Aziz mengingatkan agar jemaah tidak memaksakan diri untuk selalu beribadah di Masjidil Haram jika kondisi fisik tidak memungkinkan. Aziz menegaskan, setiap umat Islam wajib menjunjung tinggi prinsip hifdz nafs atau menjaga jiwa sebelum melakukan berbagai aktivitas.

“Pengennya kesana, salat, tidak salah, kalau memang fisiknya memungkinkan. Tapi harus ingat nih, waktu apel pagi disampaikan Pak dr Eddy. Beliau menyampaikan, di sini ladang untuk berbuat baik. Tapi yang paling baik ialah orang yang bisa memberikan kesempatan baik pada orang untuk berbuat baik. Maka, jangan sampai kita memonopoli,” ujarnya.
Lebih lanjut, Aziz menyebut bahwa jemaah yang dalam kondisi sehat sebaiknya tidak memprovokasi atau mendorong jemaah lain untuk mengikuti aktivitas ibadah yang sama, terutama jika berpotensi membahayakan.
Sebab kata Aziz, berbagai risiko kerap terjadi di area Masjidil Haram, seperti jemaah tersesat akibat banyaknya pintu dan berdesakan, termasuk bila belum pasti terkait tim yang akan membantu selama di Masjidil Haram.
“Siapa nanti yang bertanggung jawab ngedorong? Nggak ada yang mendampingi. Siapa yang mendampingi? Sementara begitu masuk ke area Masjidil Haram, bisa jadi orang tersesat jalannya. Banyak pintu. Lupa pintunya, lupa naruh sendalnya, lupa tempat wudunya, lupa tempat pertemuannya. Ini sering terjadi, jemaah hilang di Masjidil Haram,” ucapnya.

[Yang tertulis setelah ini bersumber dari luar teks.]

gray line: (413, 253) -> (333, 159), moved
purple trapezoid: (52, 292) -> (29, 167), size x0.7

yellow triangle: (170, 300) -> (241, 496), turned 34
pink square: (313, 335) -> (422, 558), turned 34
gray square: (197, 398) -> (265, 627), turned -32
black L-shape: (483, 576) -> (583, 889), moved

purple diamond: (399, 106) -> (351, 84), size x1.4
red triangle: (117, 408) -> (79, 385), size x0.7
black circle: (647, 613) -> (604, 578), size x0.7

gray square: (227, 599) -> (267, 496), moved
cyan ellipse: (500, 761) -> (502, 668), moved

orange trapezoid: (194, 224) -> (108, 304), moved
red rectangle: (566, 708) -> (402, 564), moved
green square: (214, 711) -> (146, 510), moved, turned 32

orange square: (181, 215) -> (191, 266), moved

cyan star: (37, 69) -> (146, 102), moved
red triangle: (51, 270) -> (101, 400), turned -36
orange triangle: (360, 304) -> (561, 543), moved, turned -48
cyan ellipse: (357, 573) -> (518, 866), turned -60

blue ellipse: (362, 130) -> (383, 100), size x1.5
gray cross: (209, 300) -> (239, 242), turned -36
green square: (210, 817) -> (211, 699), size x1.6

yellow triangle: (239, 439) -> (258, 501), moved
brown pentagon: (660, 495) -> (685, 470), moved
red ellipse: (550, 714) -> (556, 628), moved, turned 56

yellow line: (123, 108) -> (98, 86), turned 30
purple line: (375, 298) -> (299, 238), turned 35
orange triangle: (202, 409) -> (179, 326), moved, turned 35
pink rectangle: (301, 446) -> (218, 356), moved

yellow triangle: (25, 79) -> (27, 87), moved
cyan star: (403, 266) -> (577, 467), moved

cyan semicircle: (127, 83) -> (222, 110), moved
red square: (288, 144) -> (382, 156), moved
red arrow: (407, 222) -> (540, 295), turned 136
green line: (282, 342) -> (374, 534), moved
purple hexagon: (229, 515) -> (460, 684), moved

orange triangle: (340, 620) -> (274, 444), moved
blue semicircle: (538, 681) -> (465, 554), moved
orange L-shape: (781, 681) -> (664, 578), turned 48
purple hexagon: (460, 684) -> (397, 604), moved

Untuk memitigasi risiko tersebut, Aziz mengimbau jemaah dengan kondisi tertentu, seperti lansia, disabilitas dan jemaah dengan riwayat penyakit, agar bisa mengoptimalkan ibadah di masjid yang tersedia di hotel masing-masing.
“Sebaiknya bagi jemaah yang bermasalah, terutama dari tiga golongan, lansia, disabilitas dan jemaah dengan risiko tinggi, silahkan dioptimalisasikan ibadahnya di pemondokan masing-masing,” tuturnya.